** INFORMATION PROVIDED follows **
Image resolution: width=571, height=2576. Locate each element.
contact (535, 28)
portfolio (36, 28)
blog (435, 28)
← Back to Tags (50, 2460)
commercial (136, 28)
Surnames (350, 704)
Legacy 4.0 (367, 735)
** End of INFORMATION PROVIDED **
_PROBLEM REQUIREMENTS_: Reproduce the listing above exactly, in its entirety.

_ANSWER FOR THE TASK_:
Image resolution: width=571, height=2576. Locate each element.
contact (535, 28)
portfolio (36, 28)
blog (435, 28)
← Back to Tags (50, 2460)
commercial (136, 28)
Surnames (350, 704)
Legacy 4.0 (367, 735)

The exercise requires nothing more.